Stored data entries
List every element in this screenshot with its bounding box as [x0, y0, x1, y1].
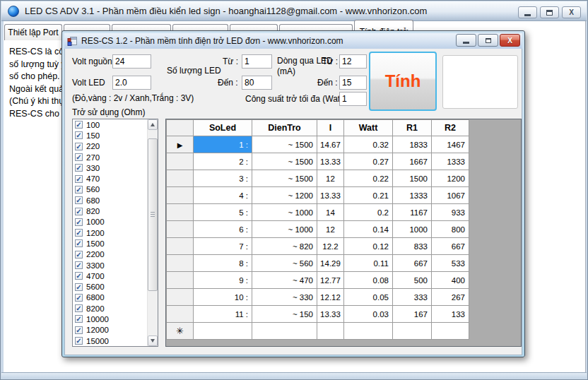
table-cell[interactable] [393, 323, 432, 340]
table-cell[interactable]: 14.29 [317, 255, 344, 272]
table-cell[interactable]: 1200 [432, 170, 469, 187]
table-cell[interactable]: 833 [393, 238, 432, 255]
cong-suat-input[interactable] [339, 92, 367, 106]
table-cell[interactable]: 0.22 [344, 170, 393, 187]
checkbox-checked-icon[interactable]: ✓ [75, 229, 83, 237]
table-cell[interactable]: 1833 [393, 136, 432, 153]
table-cell[interactable]: 14 [317, 204, 344, 221]
resistor-item[interactable]: ✓100 [73, 119, 158, 130]
table-cell[interactable]: 267 [432, 289, 469, 306]
table-cell[interactable]: 0.2 [344, 204, 393, 221]
table-cell[interactable]: ~ 470 [252, 272, 317, 289]
table-cell[interactable]: 800 [432, 221, 469, 238]
volt-nguon-input[interactable] [112, 54, 151, 69]
table-cell[interactable]: 667 [393, 255, 432, 272]
checkbox-checked-icon[interactable]: ✓ [75, 337, 83, 345]
table-cell[interactable]: 0.27 [344, 153, 393, 170]
row-header[interactable] [167, 204, 194, 221]
volt-led-input[interactable] [112, 76, 151, 90]
row-header[interactable] [167, 255, 194, 272]
tab-thiet-lap-port[interactable]: Thiết lập Port [4, 24, 62, 40]
table-cell[interactable]: 12.12 [317, 289, 344, 306]
checkbox-checked-icon[interactable]: ✓ [75, 326, 83, 334]
resistor-item[interactable]: ✓680 [73, 195, 158, 206]
row-header[interactable] [167, 238, 194, 255]
table-cell[interactable]: 333 [393, 289, 432, 306]
table-cell[interactable] [344, 323, 393, 340]
row-header[interactable] [167, 170, 194, 187]
table-cell[interactable]: ~ 820 [252, 238, 317, 255]
row-header[interactable] [167, 289, 194, 306]
table-cell[interactable]: 133 [432, 306, 469, 323]
resistor-item[interactable]: ✓330 [73, 162, 158, 173]
table-cell[interactable]: 1067 [432, 187, 469, 204]
checkbox-checked-icon[interactable]: ✓ [75, 196, 83, 204]
resistor-item[interactable]: ✓6800 [73, 292, 158, 303]
column-header[interactable]: I [317, 120, 344, 136]
table-cell[interactable]: 1167 [393, 204, 432, 221]
checkbox-checked-icon[interactable]: ✓ [75, 283, 83, 291]
table-cell[interactable]: 6 : [194, 221, 252, 238]
checkbox-checked-icon[interactable]: ✓ [75, 218, 83, 226]
column-header[interactable]: DienTro [252, 120, 317, 136]
restore-button[interactable] [540, 6, 559, 18]
checkbox-checked-icon[interactable]: ✓ [75, 251, 83, 259]
resistor-item[interactable]: ✓12000 [73, 325, 158, 336]
resistor-item[interactable]: ✓820 [73, 206, 158, 216]
table-cell[interactable] [194, 323, 252, 340]
table-cell[interactable]: 1333 [432, 153, 469, 170]
table-cell[interactable]: ~ 1500 [252, 170, 317, 187]
resistor-item[interactable]: ✓8200 [73, 303, 158, 314]
table-cell[interactable]: 533 [432, 255, 469, 272]
resistor-item[interactable]: ✓1500 [73, 238, 158, 249]
new-row-header[interactable]: ✳ [167, 323, 194, 340]
table-cell[interactable]: 167 [393, 306, 432, 323]
grid-corner-header[interactable] [167, 120, 194, 136]
resistor-item[interactable]: ✓2200 [73, 249, 158, 260]
checkbox-checked-icon[interactable]: ✓ [75, 294, 83, 302]
table-cell[interactable]: 12 [317, 221, 344, 238]
table-cell[interactable]: ~ 330 [252, 289, 317, 306]
row-header[interactable]: ▶ [167, 136, 194, 153]
so-luong-tu-input[interactable] [242, 54, 272, 69]
table-cell[interactable] [317, 323, 344, 340]
dialog-close-button[interactable]: X [500, 34, 520, 47]
table-cell[interactable]: 12 [317, 170, 344, 187]
checkbox-checked-icon[interactable]: ✓ [75, 186, 83, 194]
checkbox-checked-icon[interactable]: ✓ [75, 272, 83, 280]
table-cell[interactable]: ~ 1000 [252, 204, 317, 221]
row-header[interactable] [167, 187, 194, 204]
checkbox-checked-icon[interactable]: ✓ [75, 261, 83, 269]
resistor-item[interactable]: ✓270 [73, 152, 158, 162]
resistor-item[interactable]: ✓150 [73, 130, 158, 141]
checkbox-checked-icon[interactable]: ✓ [75, 164, 83, 172]
table-cell[interactable]: 933 [432, 204, 469, 221]
table-cell[interactable]: 0.08 [344, 272, 393, 289]
table-cell[interactable]: ~ 1500 [252, 136, 317, 153]
checkbox-checked-icon[interactable]: ✓ [75, 143, 83, 150]
table-cell[interactable]: 1 : [194, 136, 252, 153]
so-luong-den-input[interactable] [242, 76, 272, 90]
column-header[interactable]: R2 [432, 120, 469, 136]
table-cell[interactable]: 1000 [393, 221, 432, 238]
table-cell[interactable]: ~ 150 [252, 306, 317, 323]
table-cell[interactable]: 13.33 [317, 153, 344, 170]
table-cell[interactable]: ~ 1500 [252, 153, 317, 170]
table-cell[interactable]: 1467 [432, 136, 469, 153]
resistor-item[interactable]: ✓470 [73, 173, 158, 184]
table-cell[interactable]: 12.77 [317, 272, 344, 289]
checkbox-checked-icon[interactable]: ✓ [75, 208, 83, 215]
table-cell[interactable]: 14.67 [317, 136, 344, 153]
row-header[interactable] [167, 306, 194, 323]
table-cell[interactable]: ~ 1000 [252, 221, 317, 238]
resistor-item[interactable]: ✓3300 [73, 260, 158, 271]
column-header[interactable]: Watt [344, 120, 393, 136]
listbox-scrollbar[interactable] [147, 119, 158, 346]
minimize-button[interactable] [518, 6, 537, 18]
row-header[interactable] [167, 221, 194, 238]
dong-qua-den-input[interactable] [339, 76, 367, 90]
table-cell[interactable]: 667 [432, 238, 469, 255]
table-cell[interactable]: 2 : [194, 153, 252, 170]
table-cell[interactable]: 1667 [393, 153, 432, 170]
table-cell[interactable]: 0.05 [344, 289, 393, 306]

*Problem statement*
Each line of the entries that contains the word "column" should be listed.

*Solution*
column-header[interactable]: I [317, 120, 344, 136]
column-header[interactable]: DienTro [252, 120, 317, 136]
column-header[interactable]: R2 [432, 120, 469, 136]
column-header[interactable]: Watt [344, 120, 393, 136]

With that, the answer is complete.